Task: Both the line containing "デイズ遮熱(LD-7256～LD-7258)［ホ" and the last line of the listing are included: write out exactly the lines from one to the other.

Available records:
= = = = = = =

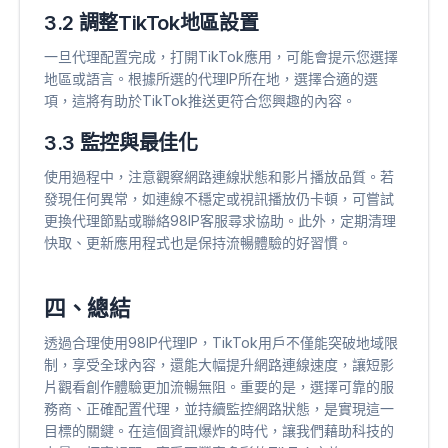
3.2 調整TikTok地區設置
一旦代理配置完成，打開TikTok應用，可能會提示您選擇
地區或語言。根據所選的代理IP所在地，選擇合適的選
項，這將有助於TikTok推送更符合您興趣的內容。
3.3 監控與最佳化
使用過程中，注意觀察網路連線狀態和影片播放品質。若
發現任何異常，如連線不穩定或視訊播放仍卡頓，可嘗試
更換代理節點或聯絡98IP客服尋求協助。此外，定期清理
快取、更新應用程式也是保持流暢體驗的好習慣。
四、總結
透過合理使用98IP代理IP，TikTok用戶不僅能突破地域限
制，享受全球內容，還能大幅提升網路連線速度，讓短影
片觀看創作體驗更加流暢無阻。重要的是，選擇可靠的服
務商、正確配置代理，並持續監控網路狀態，是實現這一
目標的關鍵。在這個資訊爆炸的時代，讓我們藉助科技的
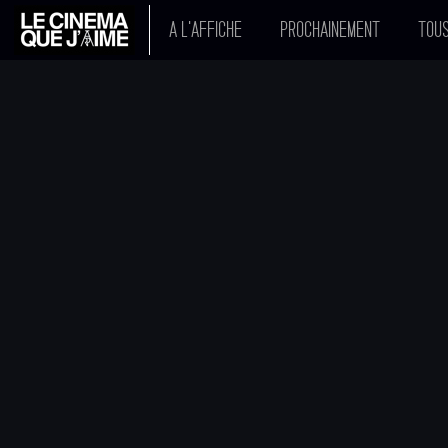
A L'AFFICHE
PROCHAINEMENT
TOUS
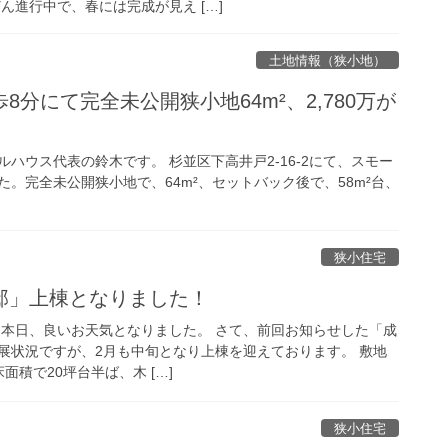
ん進行中で、春には完成が見え […]
土地情報（狭小地）
8分にて完全未公開狭小地64m²、2,780万が
ハウス代表の鈴木です。 杉並区下高井戸2-16-2にて、スモー
。完全未公開狭小地で、64m²、セットバック後で、58m²台、
狭小住宅
邸」上棟となりました！
は本日、良いお天気となりました。 さて、前回お知らせした「成
進展状況ですが、2月も中旬となり上棟を迎えております。 敷地
床面積で20坪台半ば、木 […]
狭小住宅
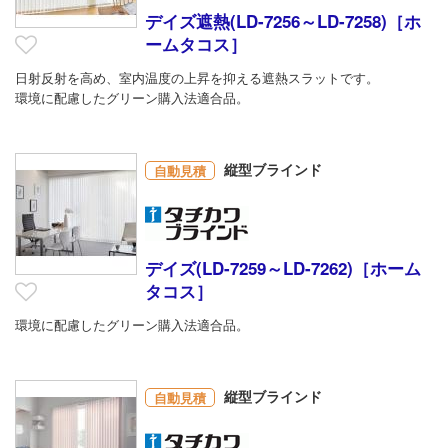
デイズ遮熱(LD-7256～LD-7258)［ホ
ームタコス］
日射反射を高め、室内温度の上昇を抑える遮熱スラットです。
環境に配慮したグリーン購入法適合品。
縦型ブラインド
自動見積
デイズ(LD-7259～LD-7262)［ホーム
タコス］
環境に配慮したグリーン購入法適合品。
縦型ブラインド
自動見積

= = = = = = =

Problem solution:
デイズ遮熱(LD-7256～LD-7258)［ホ
ームタコス］
日射反射を高め、室内温度の上昇を抑える遮熱スラットです。
環境に配慮したグリーン購入法適合品。
縦型ブラインド
自動見積
デイズ(LD-7259～LD-7262)［ホーム
タコス］
環境に配慮したグリーン購入法適合品。
縦型ブラインド
自動見積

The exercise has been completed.